Ausgabe: 2012/43, Kind, Schule, Eltern, Jugend, Leben
24.10.2012
- Ernst Gansinger
Ich erinnere mich, wie mir, als ich ein Kind war, meine Eltern ziemlich alt vorgekommen sind. Der Vater war tatsächlich schon ein gesetzter Herr, aber die Mutter war 33 Jahre jung, als ich in die Schule kam. Dennoch: Andere hatten jüngere Mütter.
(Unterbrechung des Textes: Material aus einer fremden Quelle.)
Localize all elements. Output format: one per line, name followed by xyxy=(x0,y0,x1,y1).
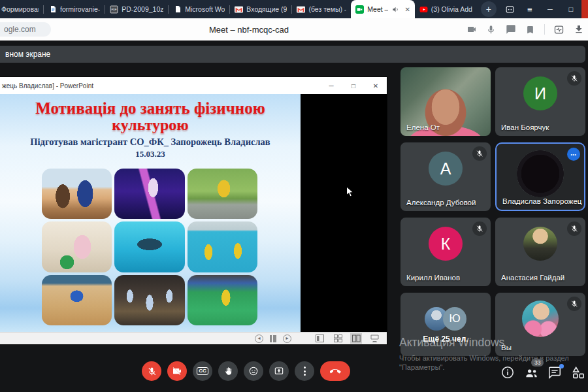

Nun bin ich jenseits der 60er-Grenze und älter als viele, mit denen ich zu tun habe. Junge Menschen, die mir nahestehen, machen ganz gerne einmal ein Witzchen, ob sie mir über die Straße helfen sollen oder ähnliche freundliche Angebote.
Die Jugend war wohl schon immer alters-überlegen und versprühte gerne den damit verbundenen Charme! Vor zehn Jahren – oder ist es schon 20 Jahre her? (wenn man älter wird, scheint die Zeit im Rückblick immer so kurz) – hat mir ein Jugendlicher die Chronologie des Alterns geschildert. Ohne die Lebensjahre genau zuzuordnen, nannte er zwei Kategorien: die Gruftis und dann die Kompostis.
Zu Letzteren muss mich wohl eine Jugendliche zählen, die mich in einer Diskussion über Popsongs fragte: „Hat es die schon gegeben, als du gelebt hast?“ – Ja. Und noch mehr: Als ich gelebt habe, haben alle am Leben teilgenommen.